I have a huge set of data. Something like 100k lines and I am trying to drop a row from a dataframe if the row, which contains a list, contains a value from another dataframe. Here's a small time example.
has = [['@a'], ['@b'], ['#c, #d, #e, #f'], ['@g']]
use = [1,2,3,5]
z = ['#d','@a']
df = pd.DataFrame({'user': use, 'tweet': has})

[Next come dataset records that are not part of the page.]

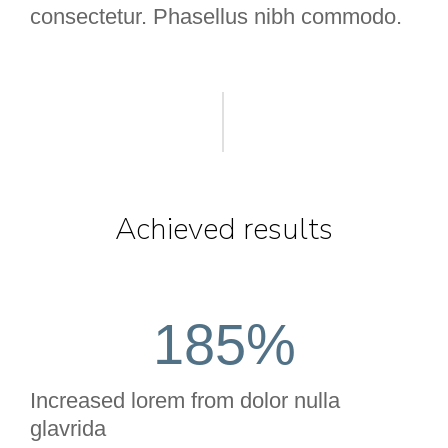
consectetur. Phasellus nibh commodo.
Achieved results
185
%
Increased lorem from dolor nulla
glavrida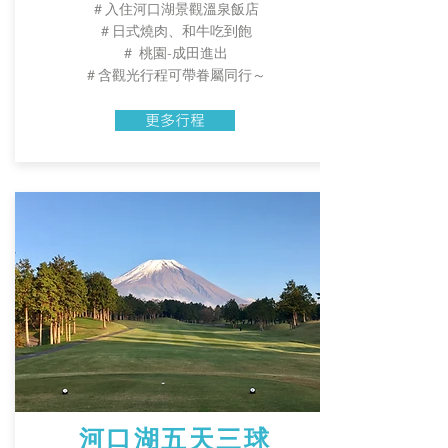
​＃入住河口湖景觀溫泉飯店
​＃日式燒肉、和牛吃到飽
＃ 桃園-成田進出
＃含觀光行程可帶眷屬同行～
更多行程
河口湖五天三球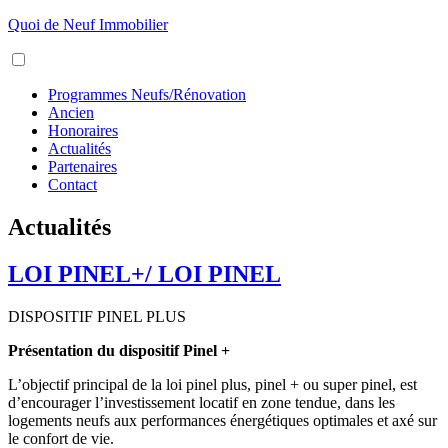
Aller
Quoi de Neuf Immobilier
au
Menu
contenu
Programmes Neufs/Rénovation
Ancien
Honoraires
Actualités
Partenaires
Contact
Actualités
LOI PINEL+/ LOI PINEL
DISPOSITIF PINEL PLUS
Présentation du dispositif Pinel +
L’objectif principal de la loi pinel plus, pinel + ou super pinel, est
d’encourager l’investissement locatif en zone tendue, dans les
logements neufs aux performances énergétiques optimales et axé sur
le confort de vie.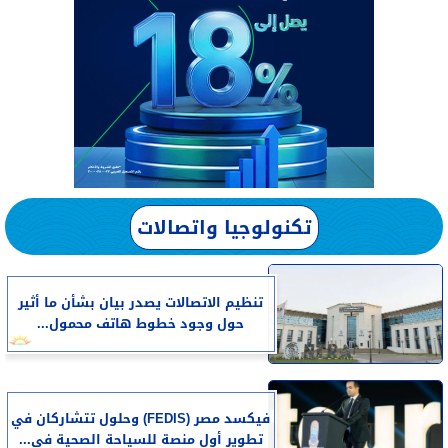
تكنولوجيا واتصالات
تنظيم الاتصالات يصدر بيان بشأن ما أثير
حول وجود خطوط هاتف محمول...
فيكسد مصر (FEDIS) وحلول تتشاركان في
تطوير أول منصة للسياحة الصحية في...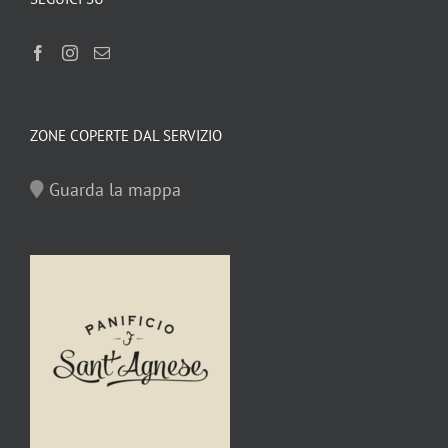
ZONE COPERTE DAL SERVIZIO
Guarda la mappa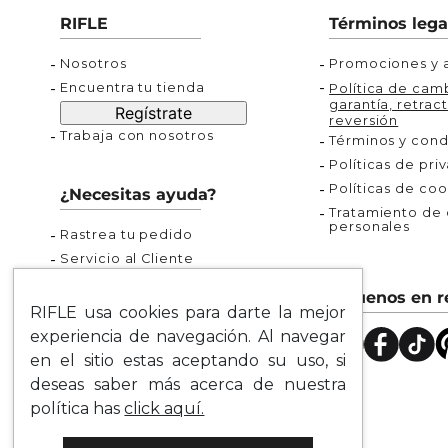
Buzos
Chaquetas y Chalecos
Buzos
10
.
chaquetas mujer
RIFLE
Términos lega
Chaquetas y Chalecos
Chaquetas y Cha
Nosotros
Promociones y a
Encuentra tu tienda
Política de camb
garantía, retract
Regístrate
reversión
Trabaja con nosotros
Términos y cond
Políticas de pri
Políticas de coo
¿Necesitas ayuda?
Tratamiento de d
personales
Rastrea tu pedido
Servicio al Cliente
Preguntas Frecuentes
Síguenos en r
Guía de Tallas
RIFLE usa cookies para darte la mejor
Mapa del Sitio
experiencia de navegación. Al navegar
en el sitio estas aceptando su uso, si
deseas saber más acerca de nuestra
política has
click aquí.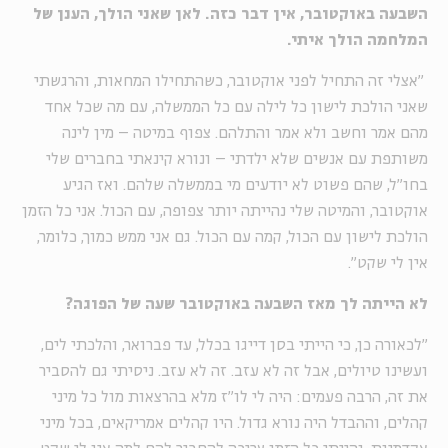
השבעה באוקטובר, אין דבר כזה. לאן שאני הולך, הענן של
המלחמה הולך איתי.
"אצלי זה התחיל לפני אוקטובר, כשהתחילו המחאות, והרגשתי
שאני הולכת לישון כל לילה עם כל הממשלה, עם מה שכל אחד
מהם אמר וחשב ולא אמר והתלהם. צפוף במיטה – מין לינה
משותפת עם אנשים שלא ילדתי – ונורא קינאתי בחברים שלי
בחו"ל, שהם פשוט לא יודעים מי בממשלה שלהם. ואז הגיע
אוקטובר, והמיטה שלי נהייתה יותר צפופה, עם הכול. אני כל הזמן
הולכת לישון עם הכול, קמה עם הכול. גם אני ממש כמוך, כלומר,
אין לי שקט".
לא הייתה לך מאז השבעה באוקטובר שעה של הפוגה?
"לכאורה כן, כי הייתי בסן דייגו בכלל, עד פברואר, והלכתי לים,
ועשינו טיולים, אבל זה לא עזב. זה לא עזב. ניסיתי גם להסביר
את זה, הרבה פעמים: היה לי לו"ז מלא בהרצאות מול כל מיני
קהלים, וההבדל היה נורא גדול. היו קהלים אמריקאים, בכל מיני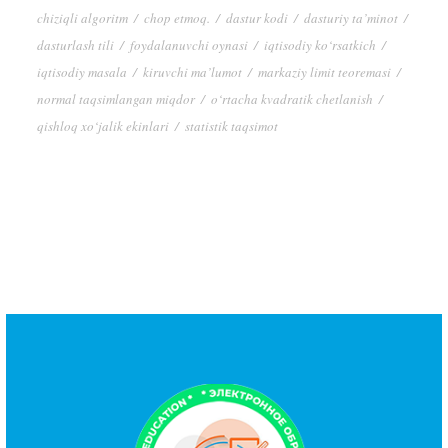
chiziqli algoritm
/
chop etmoq.
/
dastur kodi
/
dasturiy ta’minot
/
dasturlash tili
/
foydalanuvchi oynasi
/
iqtisodiy ko‘rsatkich
/
iqtisodiy masala
/
kiruvchi ma’lumot
/
markaziy limit teoremasi
/
normal taqsimlangan miqdor
/
o‘rtacha kvadratik chetlanish
/
qishloq xo‘jalik ekinlari
/
statistik taqsimot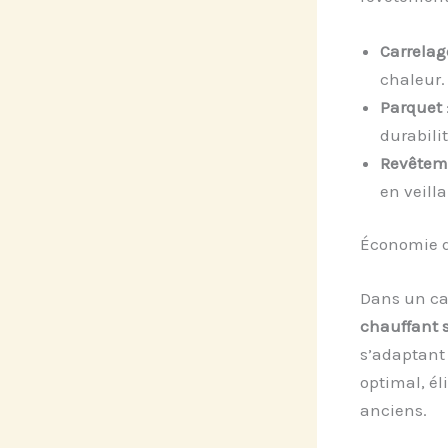
Carrelag
chaleur.
Parquet
durabili
Revêtem
en veilla
Économie d’
Dans un ca
chauffant 
s’adaptant 
optimal, él
anciens.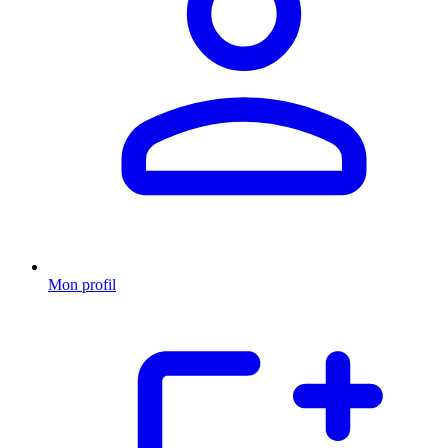
Mon profil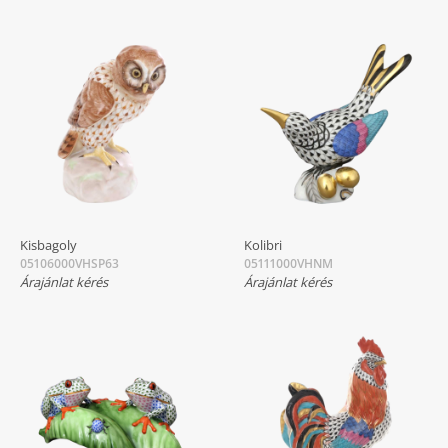
Kisbagoly
Kolibri
05106000VHSP63
05111000VHNM
Árajánlat kérés
Árajánlat kérés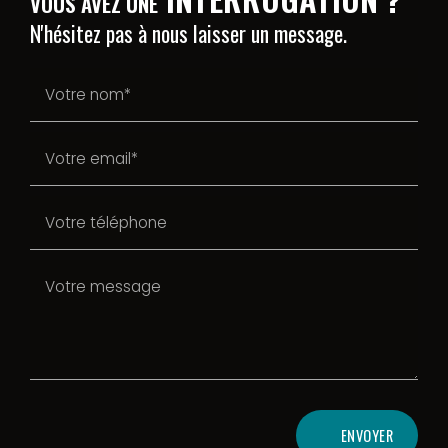
VOUS AVEZ UNE
N'hésitez pas à nous laisser un message.
ENVOYER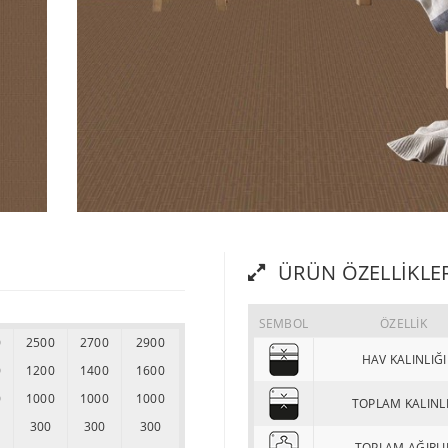
ÜRÜN ÖZELLIKLE
SEMBOL
ÖZELLİK
0
2500
2700
2900
HAV KALINLIĞI
0
1200
1400
1600
0
1000
1000
1000
TOPLAM KALINL
300
300
300
TOPLAM AĞIRLI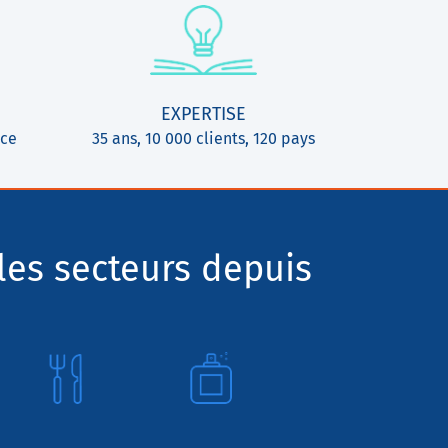
EXPERTISE
ice
35 ans, 10 000 clients, 120 pays
les secteurs depuis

df2 = pd.DataFrame({'z': z})
tweet user
0 [@a] 1
1 [@b] 2
2 [#c, #d, #e, #f] 3
3 [@g] 5
z
0 #d
1 @a
The desired outcome would be
tweet user
0 [@b] 2
1 [@g] 5
Things i've tried
#this seems to work for dropping @a but not #d
for a in range(df.tweet.size):
for search in df2.z:
if search in df.loc[a].tweet:
df.drop(a)
#this works for my small scale example but throws an error on my big data
df['tweet'] = df.tweet.apply(', '.join)
test = df[~df.tweet.str.contains('|'.join(df2['z'].astype(str)))]
#the error being "unterminated character set at position 1343770"
#i went to check what was on that line and it returned this
basket.iloc[1343770]
user_id 17060480
tweet [#IfTheyWereBlackOrBrownPeople, #WTF]
Name: 4612505, dtype: object
Any help would be greatly appreciated.